3. does it matter obd1 or obd2?

chaos92287
03-19-2008, 11:26 PM
1. yes
2. yes
3. yes. i think obdI is for 97 a4's. since you have a 2000 you would want a maf out of a mk4 vr6 or tt225.

Leifer
03-20-2008, 01:01 AM
driftking, if by "plug and play" you mean you can swap it in and be cool, it's not. You're going to need to tune your ECU for it to recognize the bigger MAF

driftking8732
03-20-2008, 07:46 PM
i understand that i just want everything all ready to go when i go get tuned, because the places by me wont tune unless they see the car so i want everything ready to go.

squarrl
06-08-2008, 12:53 AM
SPA makes a T25 flanged mani part number TM-A-01 they go for around $350 shipped.

driftking8732
06-18-2008, 07:46 PM
chaos92287,

you have up there for tunning is unitronics and ctapp, i have been searching for the website for that company/tune to no aveil, unitronics just wont answer any of my emails and im tired of waiting to get tunned, what is the site/sites that have it. thanks

cincyTT
06-18-2008, 08:22 PM
Unitronic- http://www.unitronic.ca/uni/
Tapp - http://www.eurodyne.ca/

If you want Uni help, join vwvortex and you can talk your Adam@ unitronic.ca on there and he will more than answer all your questions. http://forums.vwvortex.com/zerouser?cmd=viewprofile&id=327231

I talk to him often and he is a great guy

01afour
06-19-2008, 04:42 PM
driftking theres a great shop on LI that uses unitronics chips. its called forcefed, they build hella fast cars and only use unitronics. im goin w/ them when i chip my car. and by them i mean the brand and shop.

forcefed engineering
631-243-6333
deer park NY.

Cecchini
07-30-2008, 08:20 PM
I can't thank you enough Chaos.

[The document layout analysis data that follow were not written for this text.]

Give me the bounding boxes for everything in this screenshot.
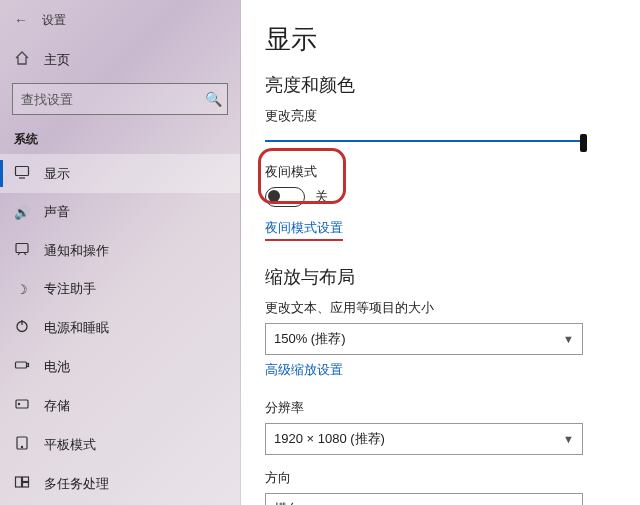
search-icon: 🔍 [199, 91, 227, 107]
main-panel: 显示 亮度和颜色 更改亮度 夜间模式 关 夜间模式设置 缩放与布局 更改文本、应… [241, 0, 640, 505]
search-input[interactable]: 🔍 [12, 83, 228, 115]
sidebar-item-label: 多任务处理 [44, 475, 109, 493]
sidebar-item-label: 电池 [44, 358, 70, 376]
sidebar-item-tablet[interactable]: 平板模式 [0, 425, 240, 464]
brightness-slider[interactable] [265, 131, 585, 151]
slider-thumb-icon[interactable] [580, 134, 587, 152]
sidebar-item-label: 电源和睡眠 [44, 319, 109, 337]
sidebar-item-label: 平板模式 [44, 436, 96, 454]
back-icon[interactable]: ← [14, 12, 28, 28]
scale-label: 更改文本、应用等项目的大小 [265, 299, 614, 317]
battery-icon [14, 357, 30, 376]
nav-list: 显示🔊声音通知和操作☽专注助手电源和睡眠电池存储平板模式多任务处理投影到此电脑 [0, 154, 240, 505]
chevron-down-icon: ▼ [563, 433, 574, 445]
sidebar-item-display[interactable]: 显示 [0, 154, 240, 193]
display-icon [14, 164, 30, 183]
svg-rect-4 [27, 364, 29, 367]
orientation-value: 横向 [274, 500, 300, 505]
sidebar: ← 设置 主页 🔍 系统 显示🔊声音通知和操作☽专注助手电源和睡眠电池存储平板模… [0, 0, 241, 505]
scale-value: 150% (推荐) [274, 330, 346, 348]
app-title: 设置 [42, 12, 66, 29]
orientation-combo[interactable]: 横向 ▼ [265, 493, 583, 505]
chevron-down-icon: ▼ [563, 333, 574, 345]
svg-rect-0 [16, 167, 29, 176]
multitask-icon [14, 474, 30, 493]
sidebar-item-battery[interactable]: 电池 [0, 347, 240, 386]
sidebar-item-focus[interactable]: ☽专注助手 [0, 270, 240, 308]
svg-rect-11 [23, 483, 29, 488]
brightness-label: 更改亮度 [265, 107, 614, 125]
storage-icon [14, 396, 30, 415]
svg-rect-3 [16, 362, 27, 368]
category-header: 系统 [0, 125, 240, 154]
page-title: 显示 [265, 22, 614, 57]
sidebar-item-label: 声音 [44, 203, 70, 221]
sidebar-item-label: 专注助手 [44, 280, 96, 298]
sidebar-item-storage[interactable]: 存储 [0, 386, 240, 425]
svg-rect-9 [16, 477, 22, 487]
sidebar-item-label: 通知和操作 [44, 242, 109, 260]
home-label: 主页 [44, 51, 70, 69]
svg-rect-1 [16, 244, 28, 253]
sidebar-item-label: 显示 [44, 165, 70, 183]
scale-combo[interactable]: 150% (推荐) ▼ [265, 323, 583, 355]
svg-point-6 [18, 403, 19, 404]
search-field[interactable] [13, 92, 199, 107]
home-button[interactable]: 主页 [0, 40, 240, 79]
tablet-icon [14, 435, 30, 454]
sound-icon: 🔊 [14, 204, 30, 220]
orientation-label: 方向 [265, 469, 614, 487]
resolution-value: 1920 × 1080 (推荐) [274, 430, 385, 448]
resolution-combo[interactable]: 1920 × 1080 (推荐) ▼ [265, 423, 583, 455]
night-mode-toggle[interactable] [265, 187, 305, 207]
sidebar-item-notify[interactable]: 通知和操作 [0, 231, 240, 270]
resolution-label: 分辨率 [265, 399, 614, 417]
svg-rect-5 [16, 400, 28, 408]
sidebar-item-multitask[interactable]: 多任务处理 [0, 464, 240, 503]
night-mode-label: 夜间模式 [265, 163, 614, 181]
night-mode-settings-link[interactable]: 夜间模式设置 [265, 219, 343, 241]
svg-point-8 [21, 446, 22, 447]
svg-rect-10 [23, 477, 29, 482]
advanced-scale-link[interactable]: 高级缩放设置 [265, 361, 343, 379]
sidebar-item-power[interactable]: 电源和睡眠 [0, 308, 240, 347]
home-icon [14, 50, 30, 69]
section-brightness: 亮度和颜色 [265, 73, 614, 97]
night-mode-state: 关 [315, 188, 328, 206]
titlebar: ← 设置 [0, 0, 240, 40]
sidebar-item-label: 存储 [44, 397, 70, 415]
notify-icon [14, 241, 30, 260]
section-scale: 缩放与布局 [265, 265, 614, 289]
power-icon [14, 318, 30, 337]
focus-icon: ☽ [14, 281, 30, 297]
sidebar-item-sound[interactable]: 🔊声音 [0, 193, 240, 231]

This really answered a lot of my questions that would have probably would have ended up as threads that would have been flamed on. Thank you.

ThePaintballGuy
07-30-2008, 09:07 PM
WOW Someone actually searched and used a sticky!!! WOOT The world may go on for a little longer. lol

Josh

ST1FFY
09-28-2008, 07:09 PM
hi, im interested in upgrading to the gtrs turbo, but in the description under other necessary parts, it says TIP. What is TIP?